WHAT TO DO — Return all lines of the records that contain the word "ANNIVERSARY".

____ PROVIDED RECORDS

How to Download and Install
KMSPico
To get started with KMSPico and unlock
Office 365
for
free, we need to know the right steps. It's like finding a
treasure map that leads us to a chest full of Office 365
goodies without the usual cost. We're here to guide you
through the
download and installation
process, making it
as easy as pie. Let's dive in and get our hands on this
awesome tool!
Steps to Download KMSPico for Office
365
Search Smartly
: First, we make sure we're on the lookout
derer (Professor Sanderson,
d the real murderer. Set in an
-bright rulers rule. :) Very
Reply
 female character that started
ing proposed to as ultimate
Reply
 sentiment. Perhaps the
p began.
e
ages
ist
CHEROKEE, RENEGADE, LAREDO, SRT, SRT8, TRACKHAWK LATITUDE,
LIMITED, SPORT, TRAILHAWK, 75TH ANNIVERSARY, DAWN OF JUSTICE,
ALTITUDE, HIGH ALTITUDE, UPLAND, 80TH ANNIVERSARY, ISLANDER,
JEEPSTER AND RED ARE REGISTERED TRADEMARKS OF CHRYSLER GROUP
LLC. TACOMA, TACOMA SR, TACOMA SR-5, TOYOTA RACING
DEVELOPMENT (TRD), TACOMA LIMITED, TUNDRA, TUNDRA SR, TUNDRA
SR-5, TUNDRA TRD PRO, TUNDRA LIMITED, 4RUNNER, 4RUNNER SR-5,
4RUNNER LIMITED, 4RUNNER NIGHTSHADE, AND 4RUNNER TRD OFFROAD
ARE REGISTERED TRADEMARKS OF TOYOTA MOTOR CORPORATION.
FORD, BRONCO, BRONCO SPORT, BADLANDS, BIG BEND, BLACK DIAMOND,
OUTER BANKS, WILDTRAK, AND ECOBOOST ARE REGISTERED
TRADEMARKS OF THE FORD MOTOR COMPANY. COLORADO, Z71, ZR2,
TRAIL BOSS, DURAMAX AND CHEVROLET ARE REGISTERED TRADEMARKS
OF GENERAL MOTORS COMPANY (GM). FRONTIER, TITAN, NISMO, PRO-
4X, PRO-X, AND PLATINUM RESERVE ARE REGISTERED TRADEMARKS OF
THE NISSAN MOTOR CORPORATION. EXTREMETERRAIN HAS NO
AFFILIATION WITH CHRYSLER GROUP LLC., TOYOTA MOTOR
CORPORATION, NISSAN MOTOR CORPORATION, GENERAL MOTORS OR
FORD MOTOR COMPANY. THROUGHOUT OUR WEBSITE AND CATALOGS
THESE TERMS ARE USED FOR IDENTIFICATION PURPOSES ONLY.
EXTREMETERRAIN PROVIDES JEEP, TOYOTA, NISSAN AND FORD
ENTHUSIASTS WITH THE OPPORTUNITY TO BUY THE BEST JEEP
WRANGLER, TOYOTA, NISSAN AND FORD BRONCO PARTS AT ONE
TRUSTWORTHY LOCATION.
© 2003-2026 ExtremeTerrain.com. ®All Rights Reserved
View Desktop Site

________

REPLY —
LIMITED, SPORT, TRAILHAWK, 75TH ANNIVERSARY, DAWN OF JUSTICE,
ALTITUDE, HIGH ALTITUDE, UPLAND, 80TH ANNIVERSARY, ISLANDER,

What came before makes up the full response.